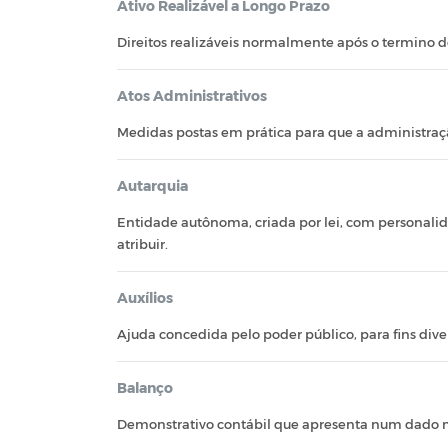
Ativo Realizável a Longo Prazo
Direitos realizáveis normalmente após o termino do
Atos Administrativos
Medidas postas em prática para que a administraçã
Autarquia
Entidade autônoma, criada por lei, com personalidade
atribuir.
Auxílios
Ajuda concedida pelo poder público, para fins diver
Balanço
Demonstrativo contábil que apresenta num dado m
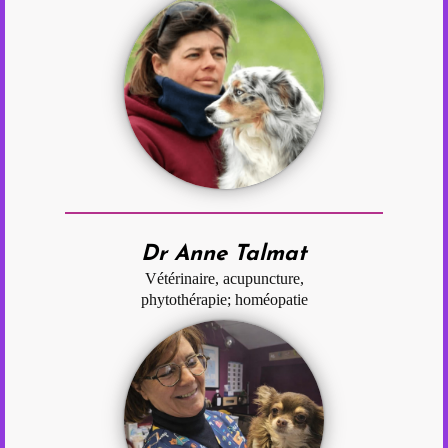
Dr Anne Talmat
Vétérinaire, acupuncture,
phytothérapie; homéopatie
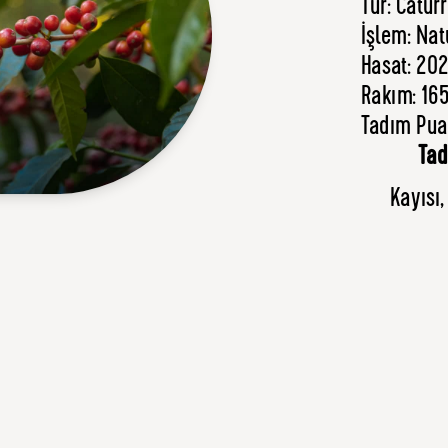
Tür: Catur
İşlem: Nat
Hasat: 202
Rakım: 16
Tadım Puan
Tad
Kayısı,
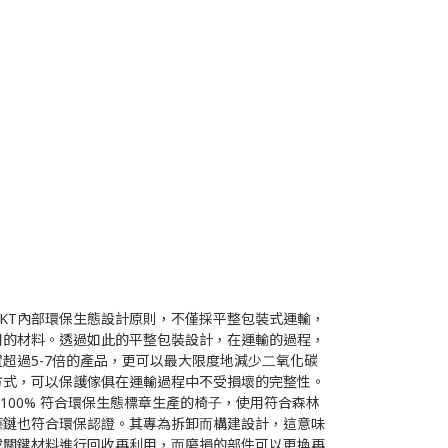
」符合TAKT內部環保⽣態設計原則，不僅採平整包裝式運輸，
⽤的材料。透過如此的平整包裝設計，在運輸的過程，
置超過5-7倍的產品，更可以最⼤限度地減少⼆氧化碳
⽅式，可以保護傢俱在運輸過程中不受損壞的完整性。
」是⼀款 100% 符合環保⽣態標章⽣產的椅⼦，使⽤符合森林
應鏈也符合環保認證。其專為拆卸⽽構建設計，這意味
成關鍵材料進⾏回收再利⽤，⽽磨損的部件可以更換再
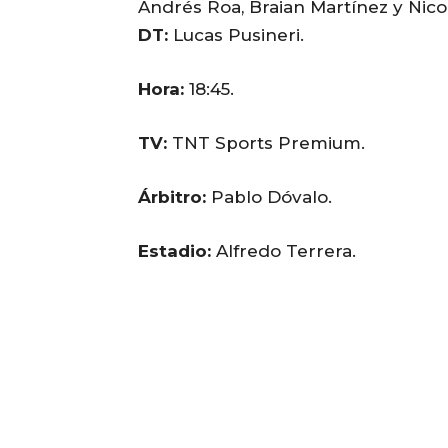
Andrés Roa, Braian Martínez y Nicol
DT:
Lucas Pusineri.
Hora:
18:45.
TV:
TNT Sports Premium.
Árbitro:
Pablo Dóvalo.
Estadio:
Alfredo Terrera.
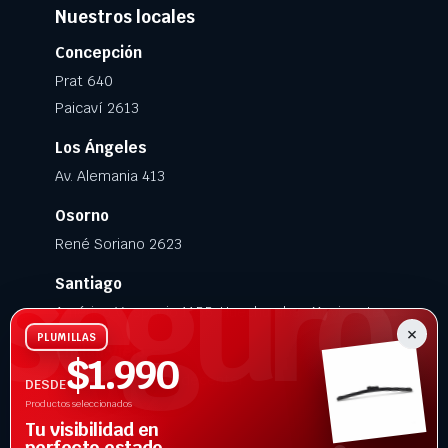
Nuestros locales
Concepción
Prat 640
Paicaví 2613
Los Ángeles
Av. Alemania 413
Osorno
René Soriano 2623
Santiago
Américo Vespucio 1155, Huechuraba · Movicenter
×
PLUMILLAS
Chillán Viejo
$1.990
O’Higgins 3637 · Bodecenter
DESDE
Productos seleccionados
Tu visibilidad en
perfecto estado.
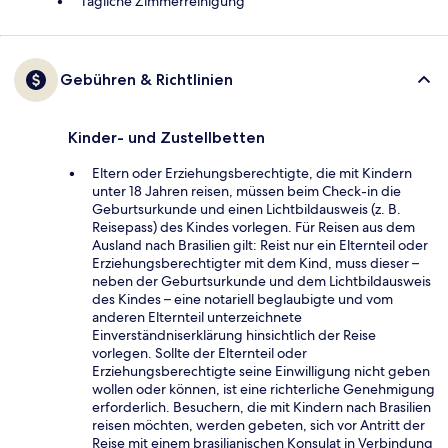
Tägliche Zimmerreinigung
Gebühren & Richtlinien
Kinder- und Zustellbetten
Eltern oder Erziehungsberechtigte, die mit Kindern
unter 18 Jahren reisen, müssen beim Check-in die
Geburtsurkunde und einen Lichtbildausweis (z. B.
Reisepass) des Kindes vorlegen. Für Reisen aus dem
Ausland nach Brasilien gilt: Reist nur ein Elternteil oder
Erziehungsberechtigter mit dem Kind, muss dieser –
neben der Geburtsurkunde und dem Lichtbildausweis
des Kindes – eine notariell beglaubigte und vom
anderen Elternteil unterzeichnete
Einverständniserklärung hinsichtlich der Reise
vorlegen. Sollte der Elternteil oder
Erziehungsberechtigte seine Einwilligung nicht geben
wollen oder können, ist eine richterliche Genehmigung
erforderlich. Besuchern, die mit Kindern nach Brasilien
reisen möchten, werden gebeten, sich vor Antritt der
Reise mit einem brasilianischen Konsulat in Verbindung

==

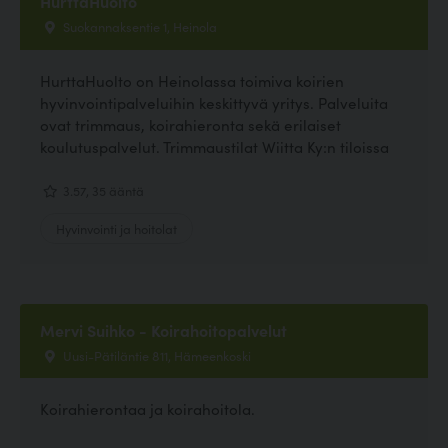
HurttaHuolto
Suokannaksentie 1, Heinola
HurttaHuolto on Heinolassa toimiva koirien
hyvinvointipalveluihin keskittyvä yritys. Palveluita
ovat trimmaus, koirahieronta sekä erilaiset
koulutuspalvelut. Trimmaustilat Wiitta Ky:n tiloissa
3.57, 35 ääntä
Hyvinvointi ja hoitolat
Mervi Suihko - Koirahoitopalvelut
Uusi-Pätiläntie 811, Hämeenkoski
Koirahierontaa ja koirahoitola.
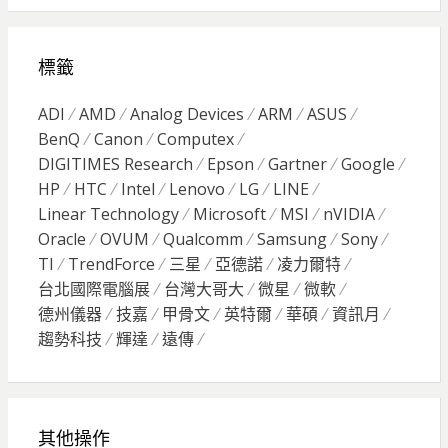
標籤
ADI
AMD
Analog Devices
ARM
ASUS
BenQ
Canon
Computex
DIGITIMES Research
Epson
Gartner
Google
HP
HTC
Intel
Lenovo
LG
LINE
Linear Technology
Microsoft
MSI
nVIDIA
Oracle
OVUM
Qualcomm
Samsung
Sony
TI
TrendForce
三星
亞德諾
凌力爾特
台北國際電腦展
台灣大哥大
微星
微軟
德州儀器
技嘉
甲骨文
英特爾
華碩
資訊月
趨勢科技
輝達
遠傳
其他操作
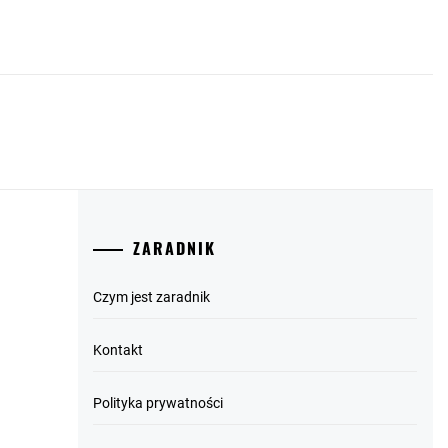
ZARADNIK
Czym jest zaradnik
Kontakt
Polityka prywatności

==

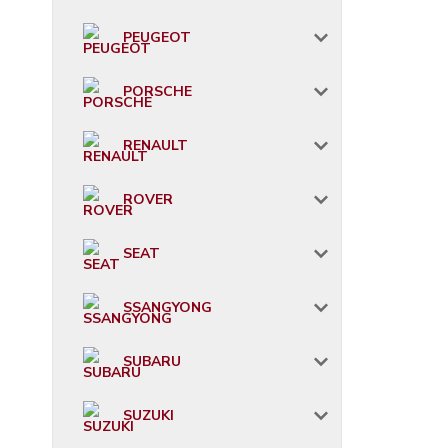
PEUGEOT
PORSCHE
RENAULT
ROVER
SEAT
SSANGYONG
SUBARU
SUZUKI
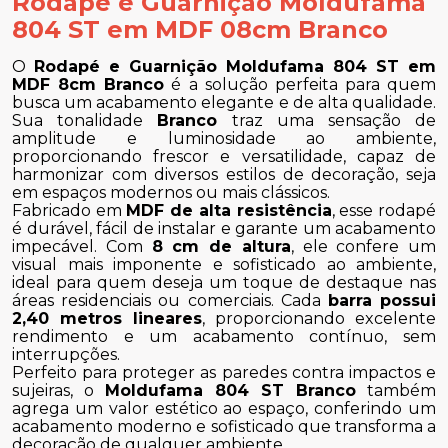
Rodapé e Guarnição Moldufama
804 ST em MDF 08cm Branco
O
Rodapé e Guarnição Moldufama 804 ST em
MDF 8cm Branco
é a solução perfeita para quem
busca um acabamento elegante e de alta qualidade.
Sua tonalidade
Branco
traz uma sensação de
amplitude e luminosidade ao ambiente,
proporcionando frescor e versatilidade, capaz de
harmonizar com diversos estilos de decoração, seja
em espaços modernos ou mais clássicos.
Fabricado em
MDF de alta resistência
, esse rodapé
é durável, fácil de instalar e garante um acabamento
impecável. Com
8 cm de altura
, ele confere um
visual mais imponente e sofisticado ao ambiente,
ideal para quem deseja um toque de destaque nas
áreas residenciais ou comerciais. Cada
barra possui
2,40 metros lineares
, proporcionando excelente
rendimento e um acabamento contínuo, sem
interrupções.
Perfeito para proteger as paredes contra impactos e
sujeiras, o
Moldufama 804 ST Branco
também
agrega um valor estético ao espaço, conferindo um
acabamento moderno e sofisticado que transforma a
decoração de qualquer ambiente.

What you should do: Look through the data above and return exactly the lines from the one that contains "amplitude e luminosidade" to the one that contains "decoração de qualquer ambiente.", inclusive, with nothing else.

Answer box:
amplitude e luminosidade ao ambiente,
proporcionando frescor e versatilidade, capaz de
harmonizar com diversos estilos de decoração, seja
em espaços modernos ou mais clássicos.
Fabricado em
MDF de alta resistência
, esse rodapé
é durável, fácil de instalar e garante um acabamento
impecável. Com
8 cm de altura
, ele confere um
visual mais imponente e sofisticado ao ambiente,
ideal para quem deseja um toque de destaque nas
áreas residenciais ou comerciais. Cada
barra possui
2,40 metros lineares
, proporcionando excelente
rendimento e um acabamento contínuo, sem
interrupções.
Perfeito para proteger as paredes contra impactos e
sujeiras, o
Moldufama 804 ST Branco
também
agrega um valor estético ao espaço, conferindo um
acabamento moderno e sofisticado que transforma a
decoração de qualquer ambiente.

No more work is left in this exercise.